The contested issue of Indian land rights has generated a vast outpouring of scholarship
in recent years. With Buying America from the Indians: Johnson v. McIntosh
and the History of Native Land Rights, Blake A. Watson has enriched this literature
with a thoughtful, if somewhat problematic, account of Chief Justice John Marshalls
seminal opinion in Johnson v. McIntosh (21 U.S. 543 ). Writing for a unanimous
Supreme Court, Marshall established three fundamental principles: (1) that by
virtue of discovery, title to land in America passed to the European powers and
eventually to the United States; (2) that the discovering powers also obtained
the exclusive power to acquire land from the Indians; (3) that the Indians were
the rightful occupants of the soil, with a legal as well as a just claim to retain
possession of it (at 574).
The last principle gave rise to the novel concept of Indian title as a limited right
of possession, subject to the rights of ownership and preemption in the United States.

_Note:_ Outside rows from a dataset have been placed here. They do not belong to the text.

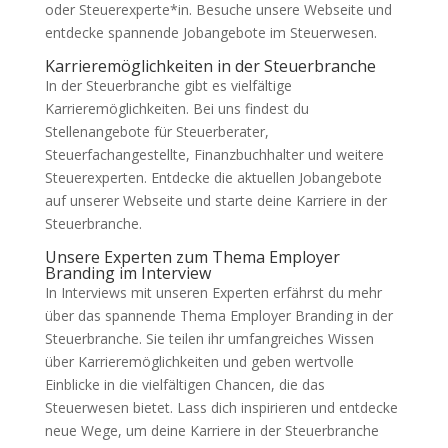
oder Steuerexperte*in. Besuche unsere Webseite und
entdecke spannende Jobangebote im Steuerwesen.
Karrieremöglichkeiten in der Steuerbranche
In der Steuerbranche gibt es vielfältige
Karrieremöglichkeiten. Bei uns findest du
Stellenangebote für Steuerberater,
Steuerfachangestellte, Finanzbuchhalter und weitere
Steuerexperten. Entdecke die aktuellen Jobangebote
auf unserer Webseite und starte deine Karriere in der
Steuerbranche.
Unsere Experten zum Thema Employer
Branding im Interview
In Interviews mit unseren Experten erfährst du mehr
über das spannende Thema Employer Branding in der
Steuerbranche. Sie teilen ihr umfangreiches Wissen
über Karrieremöglichkeiten und geben wertvolle
Einblicke in die vielfältigen Chancen, die das
Steuerwesen bietet. Lass dich inspirieren und entdecke
neue Wege, um deine Karriere in der Steuerbranche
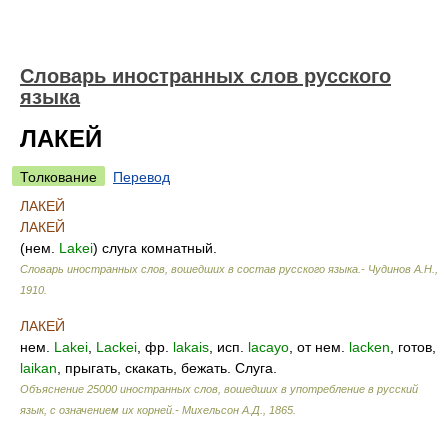
Словарь иностранных слов русского
языка
ЛАКЕЙ
Толкование
Перевод
ЛАКЕЙ
ЛАКЕЙ
(нем.
Lakei
) слуга комнатный.
Словарь иностранных слов, вошедших в состав русского языка.- Чудинов А.Н.
,
1910
.
ЛАКЕЙ
нем.
Lakei
,
Lackei
, фр.
lakais
, исп.
lacayo
, от нем.
lacken
, готов,
laikan
, прыгать, скакать, бежать. Слуга.
Объяснение 25000 иностранных слов, вошедших в употребление в русский
язык, с означением их корней.- Михельсон А.Д.
,
1865
.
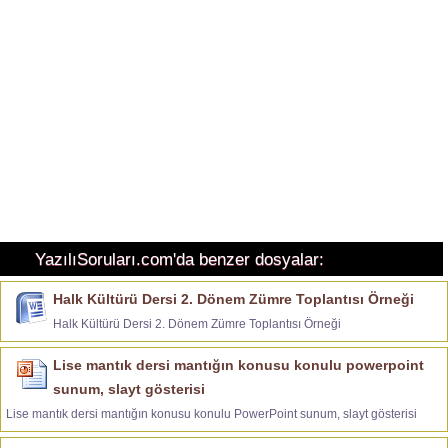
YazılıSoruları.com'da benzer dosyalar:
Halk Kültürü Dersi 2. Dönem Zümre Toplantısı Örneği
Halk Kültürü Dersi 2. Dönem Zümre Toplantısı Örneği
Lise mantık dersi mantığın konusu konulu powerpoint
sunum, slayt gösterisi
Lise mantık dersi mantığın konusu konulu PowerPoint sunum, slayt gösterisi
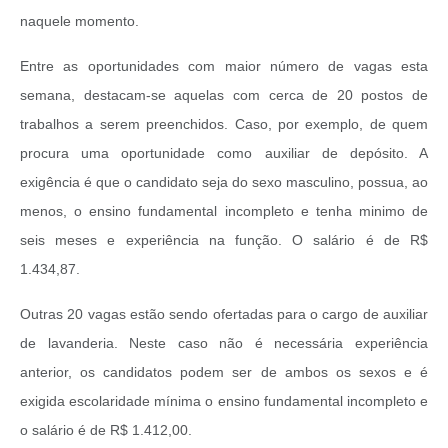
naquele momento.
Entre as oportunidades com maior número de vagas esta
semana, destacam-se aquelas com cerca de 20 postos de
trabalhos a serem preenchidos. Caso, por exemplo, de quem
procura uma oportunidade como auxiliar de depósito. A
exigência é que o candidato seja do sexo masculino, possua, ao
menos, o ensino fundamental incompleto e tenha minimo de
seis meses e experiência na função. O salário é de R$
1.434,87.
Outras 20 vagas estão sendo ofertadas para o cargo de auxiliar
de lavanderia. Neste caso não é necessária experiência
anterior, os candidatos podem ser de ambos os sexos e é
exigida escolaridade mínima o ensino fundamental incompleto e
o salário é de R$ 1.412,00.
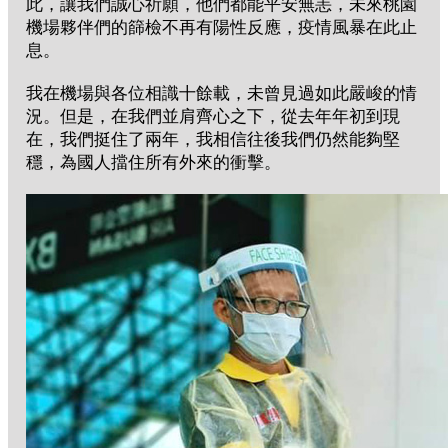
此，讓我們誠心祈願，他們都能平安無恙，未來桃園
機場夥伴們的篩檢不再有陽性反應，疫情風暴在此止
息。
我在機場與各位相識十餘載，未曾見過如此嚴峻的情
況。但是，在我們並肩齊心之下，從去年年初到現
在，我們挺住了兩年，我相信往後我們仍然能夠堅
穩，為國人擋住所有外來的衝擊。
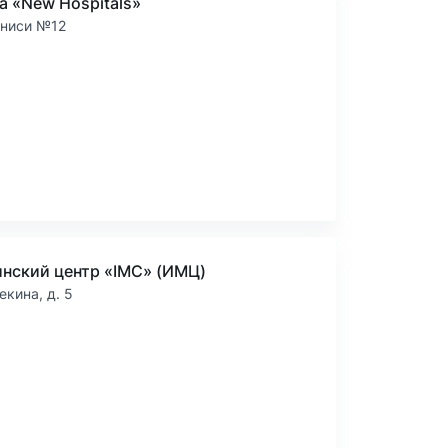
а «New Hospitals»
аниси №12
нский центр «IMC» (ИМЦ)
екина, д. 5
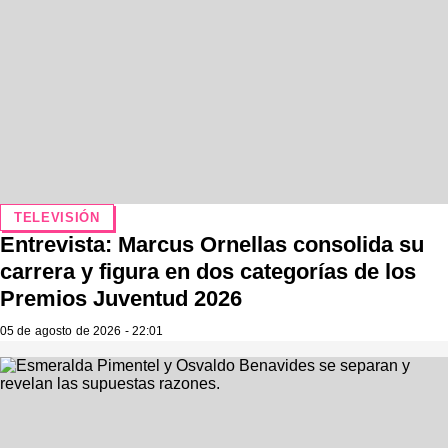
TELEVISIÓN
Entrevista: Marcus Ornellas consolida su
carrera y figura en dos categorías de los
Premios Juventud 2026
05 de agosto de 2026 - 22:01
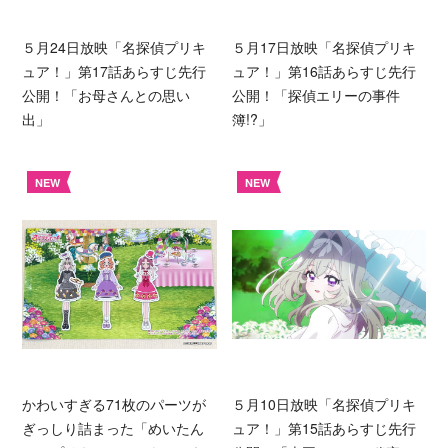
５月24日放映「名探偵プリキ
５月17日放映「名探偵プリキ
ュア！」第17話あらすじ先行
ュア！」第16話あらすじ先行
公開！「お母さんとの思い
公開！「探偵エリーの事件
出」
簿!?」
NEW
NEW
かわいすぎる71枚のパーツが
５月10日放映「名探偵プリキ
ぎっしり詰まった「めいたん
ュア！」第15話あらすじ先行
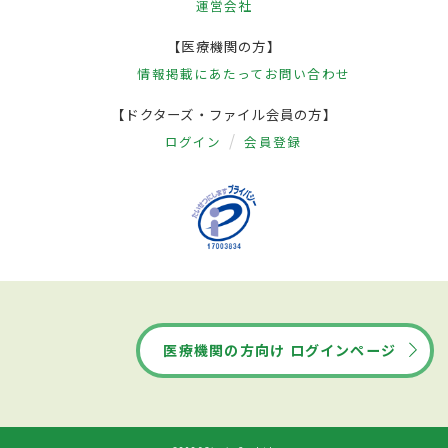
運営会社
【医療機関の方】
情報掲載にあたって
お問い合わせ
【ドクターズ・ファイル会員の方】
ログイン
会員登録
医療機関の方向け ログインページ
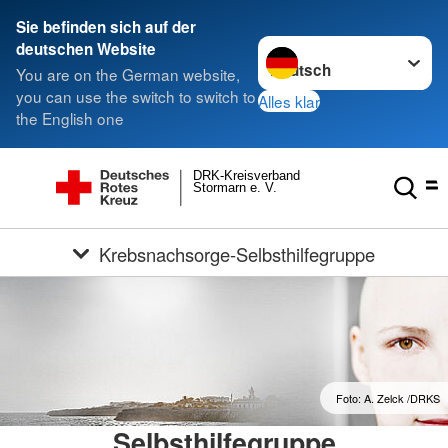
Sie befinden sich auf der
Sprache wechseln zu
deutschen Website
You are on the German website,
you can use the switch to switch to
Alles klar
the English one
DRK-Kreisverband
Stormarn e. V.
Krebsnachsorge-Selbsthilfegruppe
Foto: A. Zelck /DRKS
Selbsthilfegruppe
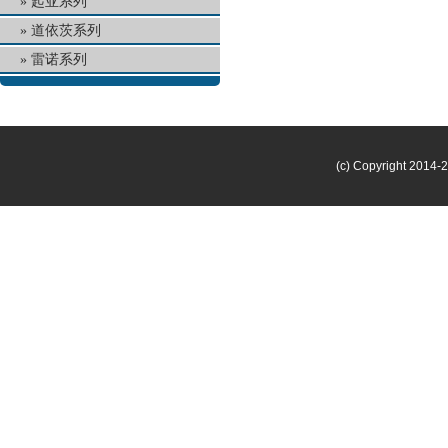
起亚系列
道依茨系列
雷诺系列
(c) Copyright 2014-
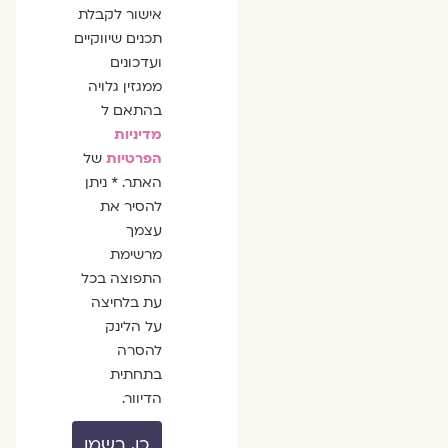
אישור לקבלת
תכנים שיווקיים
ועדכונים
ממגזין גלויה
בהתאם ל
מדיניות
הפרטיות
של
האתר. * ניתן
להסיר את
עצמך
מרשימת
התפוצה בכל
עת בלחיצה
על הלינק
להסרה
בתחתית
הדיוור.
כן, רשמו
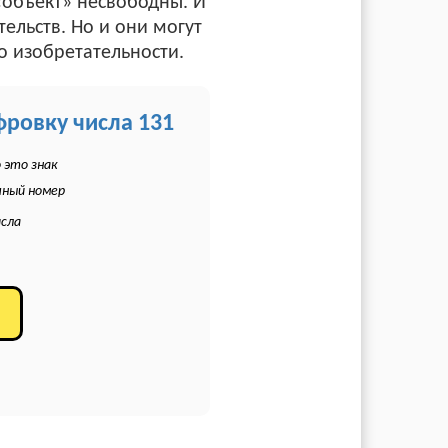
 «объект» несвободны. И
ельств. Но и они могут
о изобретательности.
фровку числа 131
 это знак
чный номер
исла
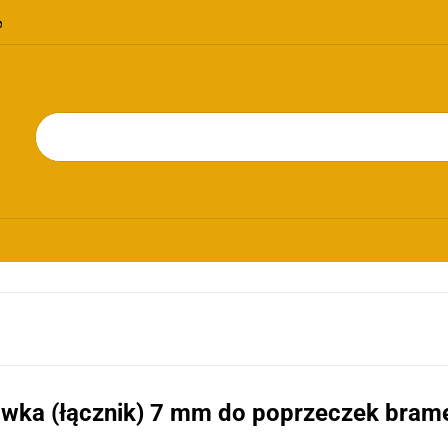
OMOCJE
NOWOŚCI
BESTSELLERY
BLOG
KONTAKT
RIE
PROMOCJE
NOWOŚCI
BESTSELLERY
BLOG
KONTAKT
wka (łącznik) 7 mm do poprzeczek bram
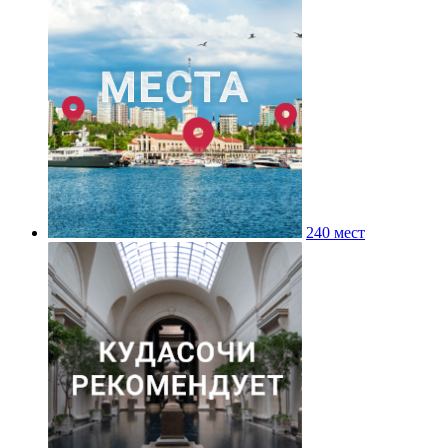
240 мест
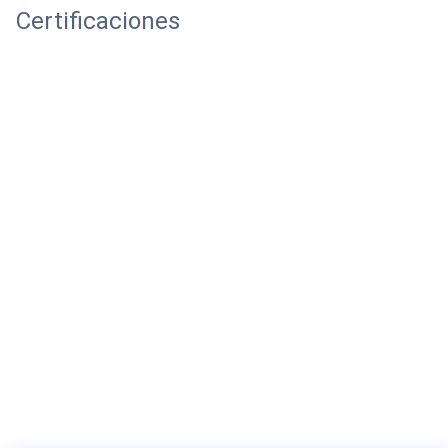
Certificaciones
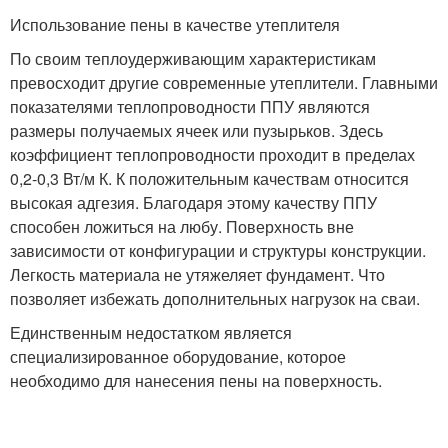
Использование пены в качестве утеплителя
По своим теплоудерживающим характеристикам
превосходит другие современные утеплители. Главными
показателями теплопроводности ППУ являются
размеры получаемых ячеек или пузырьков. Здесь
коэффициент теплопроводности проходит в пределах
0,2-0,3 Вт/м К. К положительным качествам относится
высокая адгезия. Благодаря этому качеству ППУ
способен ложиться на любу. Поверхность вне
зависимости от конфигурации и структуры конструкции.
Легкость материала не утяжеляет фундамент. Что
позволяет избежать дополнительных нагрузок на сваи.
Единственным недостатком является
специализированное оборудование, которое
необходимо для нанесения пены на поверхность.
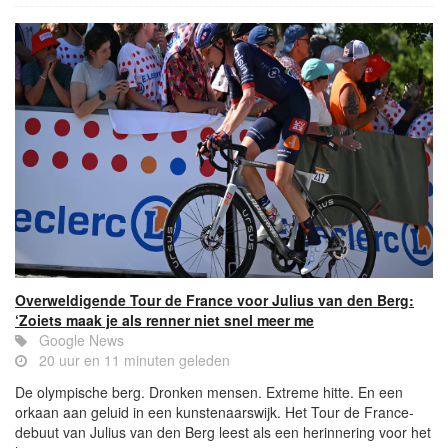
Overweldigende Tour de France voor Julius van den Berg:
‘Zoiets maak je als renner niet snel meer me
Google News
20 uur en 11 minuten geleden
De olympische berg. Dronken mensen. Extreme hitte. En een
orkaan aan geluid in een kunstenaarswijk. Het Tour de France-
debuut van Julius van den Berg leest als een herinnering voor het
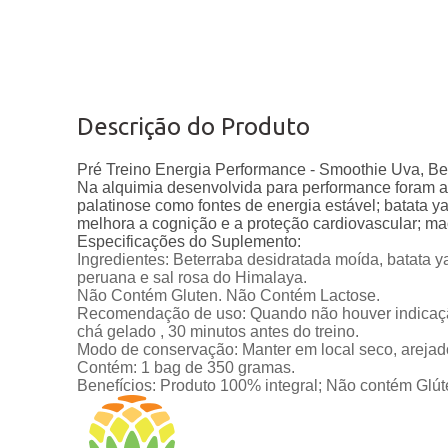
Descrição do Produto
Pré Treino Energia Performance - Smoothie Uva, 
Na alquimia desenvolvida para performance foram as
palatinose como fontes de energia estável; batata y
melhora a cognição e a proteção cardiovascular; mac
Especificações do Suplemento:
Ingredientes: Beterraba desidratada moída, batata 
peruana e sal rosa do Himalaya.
Não Contém Gluten. Não Contém Lactose.
Recomendação de uso: Quando não houver indicação
chá gelado , 30 minutos antes do treino.
Modo de conservação: Manter em local seco, arejado,
Contém: 1 bag de 350 gramas.
Benefícios: Produto 100% integral; Não contém Glút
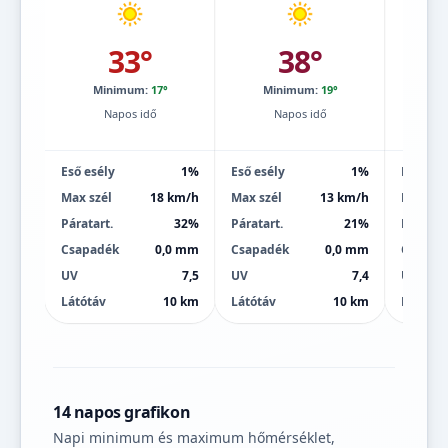
33°
38°
Minimum:
17°
Minimum:
19°
Mi
Napos idő
Napos idő
Eső esély
1%
Eső esély
1%
Eső esé
Max szél
18 km/h
Max szél
13 km/h
Max szé
Páratart.
32%
Páratart.
21%
Páratart
Csapadék
0,0 mm
Csapadék
0,0 mm
Csapad
UV
7,5
UV
7,4
UV
Látótáv
10 km
Látótáv
10 km
Látótáv
14 napos grafikon
Napi minimum és maximum hőmérséklet,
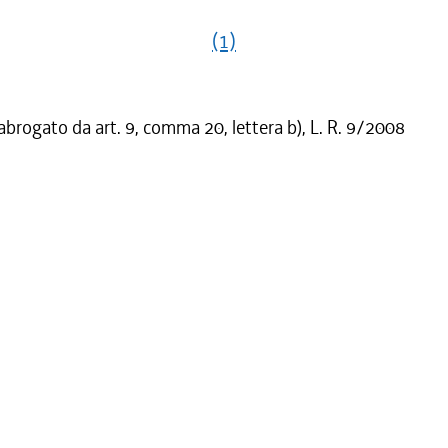
(1)
 abrogato da art. 9, comma 20, lettera b), L. R. 9/2008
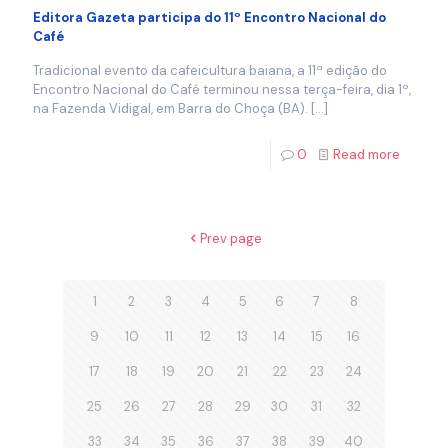
Editora Gazeta participa do 11º Encontro Nacional do
Café
Tradicional evento da cafeicultura baiana, a 11ª edição do
Encontro Nacional do Café terminou nessa terça-feira, dia 1º,
na Fazenda Vidigal, em Barra do Choça (BA).
[…]
0
Read more
Prev page
1
2
3
4
5
6
7
8
9
10
11
12
13
14
15
16
17
18
19
20
21
22
23
24
25
26
27
28
29
30
31
32
33
34
35
36
37
38
39
40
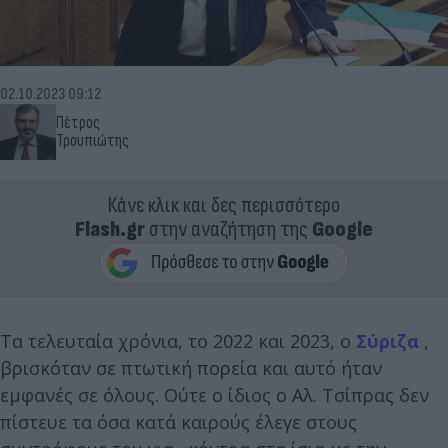
02.10.2023 09:12
Πέτρος
Τρουπιώτης
Κάνε κλικ και δες περισσότερο
Flash.gr
στην αναζήτηση της
Google
Τα τελευταία χρόνια, το 2022 και 2023, ο
Σύριζα
,
βρισκόταν σε πτωτική πορεία και αυτό ήταν
εμφανές σε όλους. Ούτε ο ίδιος ο Αλ. Τσίπρας δεν
πίστευε τα όσα κατά καιρούς έλεγε στους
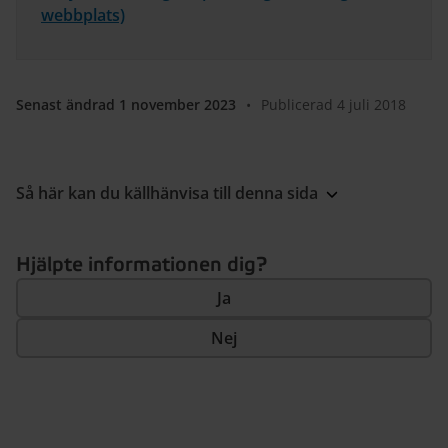
webbplats)
Senast ändrad 1 november 2023
•
Publicerad 4 juli 2018
Så här kan du källhänvisa till denna sida
Hjälpte informationen dig?
Ja
Nej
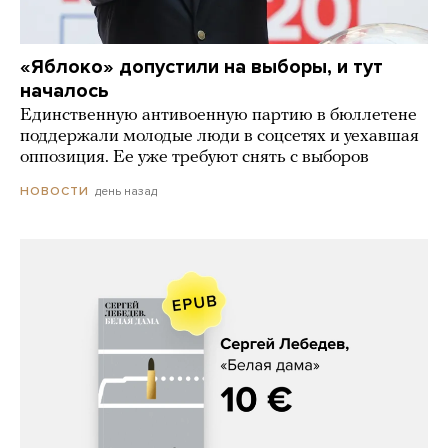
«Яблоко» допустили на выборы, и тут
началось
Единственную антивоенную партию в бюллетене
поддержали молодые люди в соцсетях и уехавшая
оппозиция. Ее уже требуют снять с выборов
день назад
НОВОСТИ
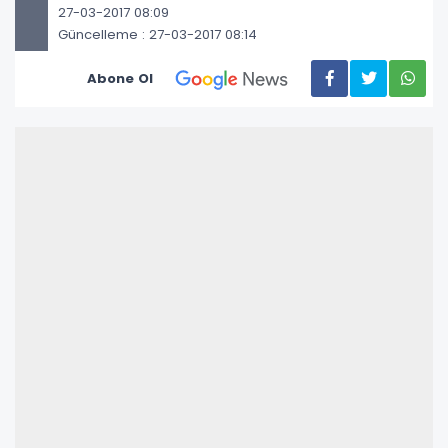
27-03-2017 08:09
Güncelleme : 27-03-2017 08:14
Abone Ol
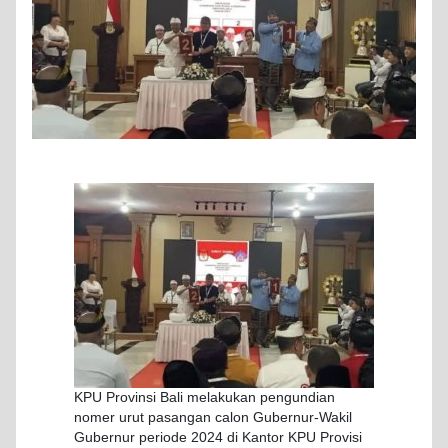
KPU Provinsi Bali melakukan pengundian
nomer urut pasangan calon Gubernur-Wakil
Gubernur periode 2024 di Kantor KPU Provisi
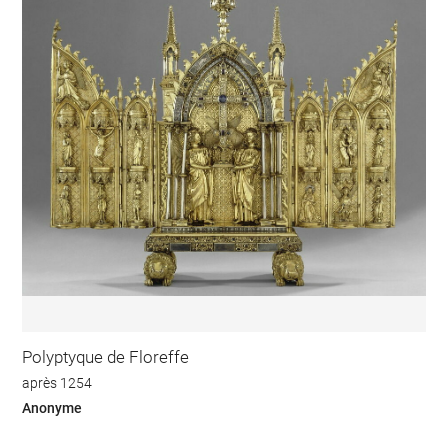
Polyptyque de Floreffe
après 1254
Anonyme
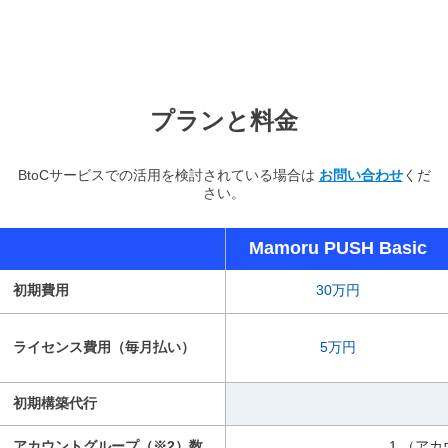
プランと料金
BtoCサービスでの活用を検討されている場合は
お問い合わせ
くだ
さい。
Mamoru PUSH Basic
初期費用
30万円
ライセンス費用（毎月払い）
5万円
初期構築代行
アカウントグループ（※2）数
1 （ア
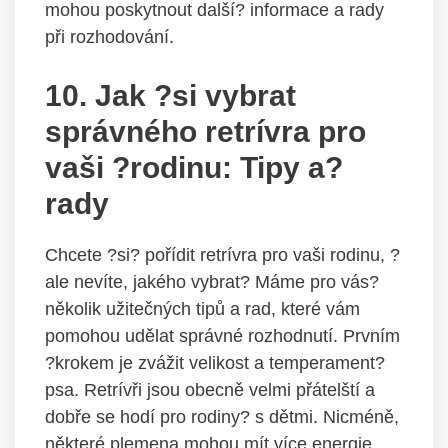
mohou poskytnout další? informace a rady
při rozhodování.
10. Jak ?si vybrat
správného retrívra pro
vaši ?rodinu: Tipy a?
rady
Chcete ?si? pořídit retrívra pro vaši rodinu, ?
ale nevíte, jakého vybrat? Máme pro vás?
několik užitečných tipů a rad, které vám
pomohou udělat správné rozhodnutí. Prvním
?krokem je zvážit velikost a temperament?
psa. Retrívři jsou obecně velmi přátelští a
dobře se hodí pro rodiny? s dětmi. Nicméně,
některé plemena mohou mít více energie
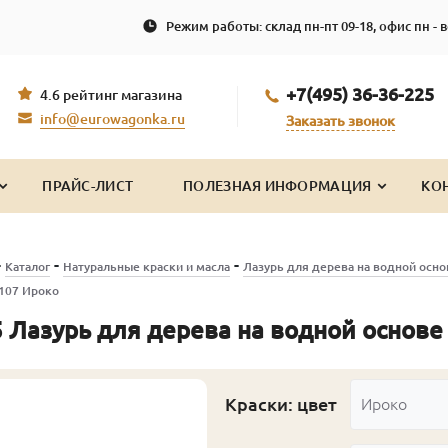
Режим работы: склад пн-пт 09-18, офис пн - в
+7(495) 36-36-225
4.6 рейтинг магазина
info@eurowagonka.ru
Заказать звонок
ПРАЙС-ЛИСТ
ПОЛЕЗНАЯ ИНФОРМАЦИЯ
КО
-
-
-
Каталог
Натуральные краски и масла
Лазурь для дерева на водной осн
5107 Ироко
 Лазурь для дерева на водной основе
Краски: цвет
Ироко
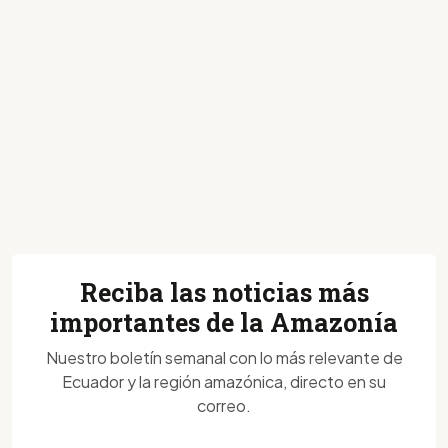
Reciba las noticias más
importantes de la Amazonía
Nuestro boletín semanal con lo más relevante de
Ecuador y la región amazónica, directo en su
correo.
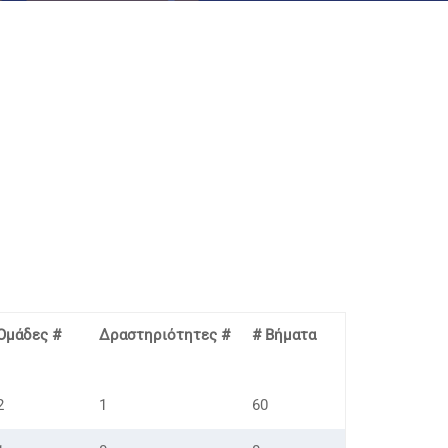
Ομάδες #
Δραστηριότητες #
# Βήματα
2
1
60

Marshall only half-heartedly defended the doctrine of discovery and acknowledged
that the doctrine was inconsistent with the natural-law right of ownership. However,
he maintained that the history of America proves, we think, the universal recognition
of these principles (at 574). The tone of his opinion suggests that Marshall,
despite some sympathy for the plight of the Indians, was resigned to what he perceived
to be a fait accompli. In Johnson, he seemingly achieved a compromise result,
rejecting the contention that Indians had no rights at all in land, but denying them
full ownership, which might have compromised many land titles held by settlers
in the western states and territories. The upshot was that Indian land rights were
inferior to the general pattern of fee-simple ownership for non-Indians. The precise
nature of Indian title remains a topic of debate to the present.
Watson discusses at length the tangled background of Anglo-American attitudes
toward Indian land rights, noting the existence of a wide range of views.
As early as 1632, for instance, Roger Williams insisted that the land belonged to
the Indians and must be purchased. He questioned the efficacy of royal charters
to dispose of land in North America. Many colonists in fact purchased land from
Indians, but this practice may have been dictated as much by a desire to avoid costly
conflicts as by an acknowledgment that Indians had legal title. Given the ambivalent
record, Watson makes a strong argument that Marshalls assertion of the
universal recognition of the discovery doctrine is inaccurate. Although the discovery
doctrine was certainly advocated on a regular basis, it was never the sole
view regarding Indian land rights. Ironically, as in Johnson, land speculators, anxious
only to obtain clear title to Indian land for the purpose of resale, were prominent
among those contending that Indians held and could sell fee-simple title.
The Johnson case turned on competing land titles. Watson gives particular attention
to transactions in 1773 and 1775 by two Indian tribes that sold huge tracts of
land in present-day Indiana and Illinois to private land companies, which later
merged. The plaintiffs, Joshua Johnson and Thomas Grahame, were grantees of
the land companies. The United States acquired the same tract thereafter by treaty
with the same tribes and resold it to individuals, including William McIntosh.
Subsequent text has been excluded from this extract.